They want to feel connected to their family as well as to their media, Lake said. In some places, including California, they also want to feel connected to the great outdoors with windows everywhere and patio rooms that look like their indoor counterparts.
“We realized it truly is different the way people live now,” Lake said. “(Buyers) are not as formal. They want life to be simplified.”
According to experts, today’s home buyers are much more budget conscious, a natural consequence of the recession. They demand more value per square foot. They’re not interested in rooms they will rarely use such as a formal dining room. Most of all, home buyers want a house that “works” for them.

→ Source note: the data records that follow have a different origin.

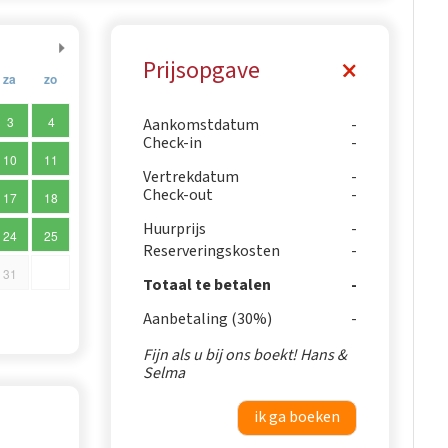
Prijsopgave
za
zo
3
4
Aankomstdatum
Check-in
10
11
Vertrekdatum
Check-out
17
18
Huurprijs
24
25
Reserveringskosten
31
Totaal te betalen
Aanbetaling (30%)
Fijn als u bij ons boekt! Hans &
Selma
ik ga boeken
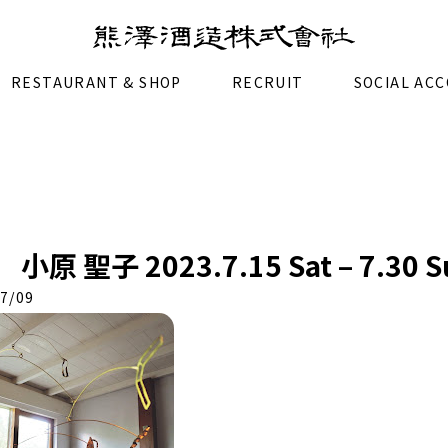
RESTAURANT & SHOP
RECRUIT
SOCIAL AC
」 小原 聖子 2023.7.15 Sat – 7.30 S
7/09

“McMansions put a huge percentage (of square footage) into hallways and formal spaces that are used infrequently,” Lake said. “It adds up to a lot of square footage. We’re building homes with 1,000 less square feet but every room feels bigger because the house isn’t so cut up.”
A walk-through of new luxury home models in Rocklin, Calif., at Standard Pacific’s Manzanita at Whitney Ranch illustrates his point. Priced at $454,000 to $504,000, each home featured a mammoth “great room” combining a large kitchen with family, dining and living room space into one very large area without halls.
Great rooms are the No. 1 requested feature among current new home buyers, real estate experts say.
“Everybody ends up in the kitchen, so why not make room for them?” Lake said. “(Traditionally), most homes defined circulation zones with a lot of hallways. This gave us the opportunity to do something totally different.”